BPS
Penulis:Redaksi
Editor:Redaksi

JAKARTA - Pelaksanaan Tes Kemampuan Akademik (TKA) yang dimulai pada November 2025 untuk jenjang SMA/SMK sederajat mendapat sambutan positif dari berbagai kalangan. Selain berfungsi sebagai alat ukur prestasi akademik, TKA juga dipandang sebagai upaya nyata untuk mewujudkan kesetaraan akses pendidikan bagi semua peserta didik, termasuk siswa berkebutuhan khusus di Sekolah Menengah Atas Luar Biasa (SMALB).
Pelaksanaan TKA memberikan kesempatan yang sama bagi seluruh murid dalam menggapai pendidikan yang lebih tinggi. Dirancang secara inklusif, murid SMALB dapat mengasah keterampilan maupun kreatifitasnya, sehingga memberikan ruang bagi murid untuk memperoleh akademik yang layak.
Agus Indra Pratama, Guru Sekolah Khusus Negeri (SKHN) 01 Kota Tangerang Selatan Banten menyatakan, pelaksanaan TKA efektif untuk mendorong kemandirian murid.
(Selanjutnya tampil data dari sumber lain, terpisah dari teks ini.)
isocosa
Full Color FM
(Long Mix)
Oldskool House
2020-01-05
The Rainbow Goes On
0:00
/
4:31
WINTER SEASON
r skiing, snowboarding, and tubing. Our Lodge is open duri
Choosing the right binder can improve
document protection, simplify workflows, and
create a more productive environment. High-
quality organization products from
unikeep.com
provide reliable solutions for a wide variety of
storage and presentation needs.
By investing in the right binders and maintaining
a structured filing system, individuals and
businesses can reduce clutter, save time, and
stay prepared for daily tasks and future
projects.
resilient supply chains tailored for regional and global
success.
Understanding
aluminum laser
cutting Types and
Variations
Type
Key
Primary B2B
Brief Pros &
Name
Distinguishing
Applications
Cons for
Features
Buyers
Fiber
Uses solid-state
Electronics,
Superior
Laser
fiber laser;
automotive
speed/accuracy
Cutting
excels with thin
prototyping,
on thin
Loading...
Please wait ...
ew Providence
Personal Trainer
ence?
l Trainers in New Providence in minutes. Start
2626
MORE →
Dengan sistem evaluasi yang objektif dan setara, murid dilatih untuk belajar mengatur waktu, memahami materi secara mandiri, serta beradaptasi dengan mekanisme penilaian nasional.
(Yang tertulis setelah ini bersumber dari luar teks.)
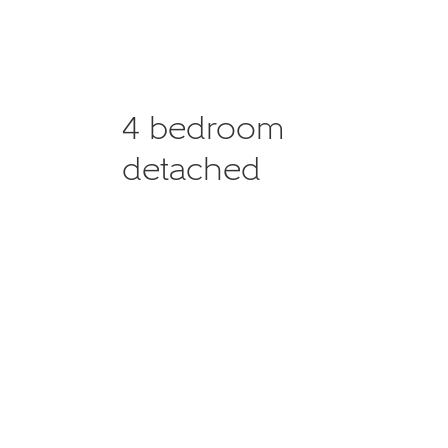
4 bedroom
detached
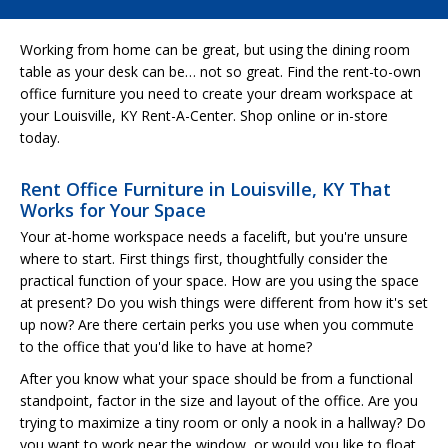
Working from home can be great, but using the dining room
table as your desk can be… not so great. Find the rent-to-own
office furniture you need to create your dream workspace at
your Louisville, KY Rent-A-Center. Shop online or in-store
today.
Rent Office Furniture in Louisville, KY That
Works for Your Space
Your at-home workspace needs a facelift, but you're unsure
where to start. First things first, thoughtfully consider the
practical function of your space. How are you using the space
at present? Do you wish things were different from how it's set
up now? Are there certain perks you use when you commute
to the office that you'd like to have at home?
After you know what your space should be from a functional
standpoint, factor in the size and layout of the office. Are you
trying to maximize a tiny room or only a nook in a hallway? Do
you want to work near the window, or would you like to float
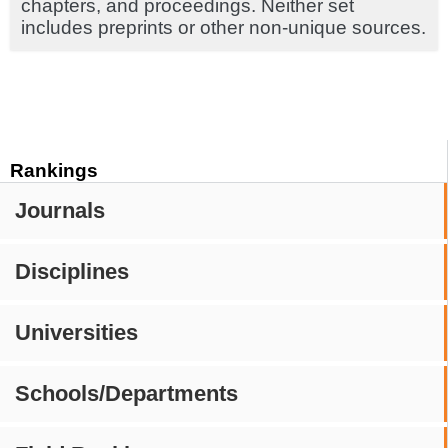
chapters, and proceedings. Neither set
includes preprints or other non-unique sources.
Rankings
Journals
Disciplines
Universities
Schools/Departments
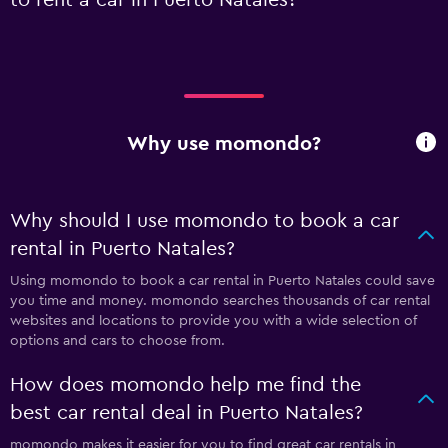
Why use momondo?
Why should I use momondo to book a car
rental in Puerto Natales?
Using momondo to book a car rental in Puerto Natales could save
you time and money. momondo searches thousands of car rental
websites and locations to provide you with a wide selection of
options and cars to choose from.
How does momondo help me find the
best car rental deal in Puerto Natales?
momondo makes it easier for you to find great car rentals in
“Efektif ya. Sebelum mereka menuju ke sana (TKA), anak-anak SLB ini sudah terpola. Misalkan mereka masuk sekolah jam 08.00 WIB, mereka bisa karena sudah terbiasa dan sudah kita latih,” ujar Agus kepada media.
TKA, sambung Agus, menjadi ajang bagi murid untuk menghadapi tantangan secara mandiri dan meningkatkan kepercayaan diri yang berguna dalam kehidupan sehari-hari. Dengan adanya TKA di lingkup SLB, pendidikan inklusif kian efektif dalam mendorong tumbuh kembang murid. Hal ini tak lepas dari dukungan dan pendekatan guru kepada murid SLB, sehingga TKA menjadi langkah strategis dalam mengeksplor kemampuan dan keterampilan murid.
“Sebelum adanya TKA, murid-murid kita juga sudah mengikuti ujian lain seperti Asesmen Nasional Berbasis Komputer (ANBK) dan sudah menggunakan laptop sebagai metode pembelajaran untuk mengenal dunia digital,” imbuhnya.
Kendati demikian, Agus menyebutkan TKA hanya dapat diikuti oleh murid berkebutuhan khusus dengan kategori tuna netra, tuna daksa, serta autis ringan. Hal ini karena materi tes relevan terhadap kemampuan belajar murid. Di sisi lain, kategori tersebut umumnya masih mengikuti kurikulum akademik yang dapat disesuaikan dengan format TKA. Dengan demikian, kemampuan akademik murid dapat diukur sekaligus memadai untuk menggali potensi minat bakat murid.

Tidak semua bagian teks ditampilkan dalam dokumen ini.